Today let me focus on “Factory Simulation” (which naturally relates to other topics like “Digital Twin” or “Machine Learning”)

The term “Factory Simulation” is widely used with lots of room for interpretation; and probably most of the interpretations have their own right of existence. 

So, a comment I made quite often over the years still stands true: Identify your use case, your business scenario, to put the endeavor into a business context – anything else is useless unless you want to apply technology just for the sake of applying technology.

Most production line managers I talked to really know what they’d like to get out of a factory simulation (vs. a lot of pure IT managers still tend to focus more on the fancy IT stuff), so let’s lean on the production line managers’ interpretations here:

  • I need to maintain my level of quality throughout all potential impacts
  • I need to maintain or improve my productivity rate
  • I need to increase OEE
  • I need to deliver on all contracts even if important ad hoc orders come in

Of course the list above is just a small starter, but I guess you get the picture – it’s (as in basically all Industrial IoT scenarios) coming down to making the optimal decision in real time.

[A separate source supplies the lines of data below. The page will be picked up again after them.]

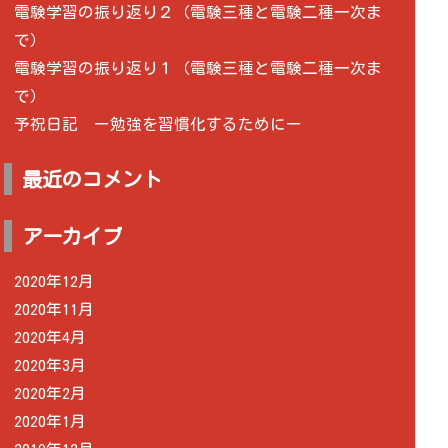
電験学習の振り返り２（電験三種と電験二種一次ま
で）
電験学習の振り返り１（電験三種と電験二種一次ま
で）
予祝日記 ー勉強を習慣化するためにー
最近のコメント
アーカイブ
2020年12月
2020年11月
2020年4月
2020年3月
2020年2月
2020年1月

Ideally these decisions would be fully automated, but a) a fully automated system will need some time to implement and b) we, as humans, will need some time to gain trust in these automated decisions. So the natural step before full automation is to implement a solution that will simulate scenarios, taking into account all impacting parameters (equipment, material, supply chain, order management….potentially external parameters like weather information), so an experienced line manager can see results for different possible decisions using real world and real time information before making the final decision that will be entered back into MES/ERP/SFM etc for execution.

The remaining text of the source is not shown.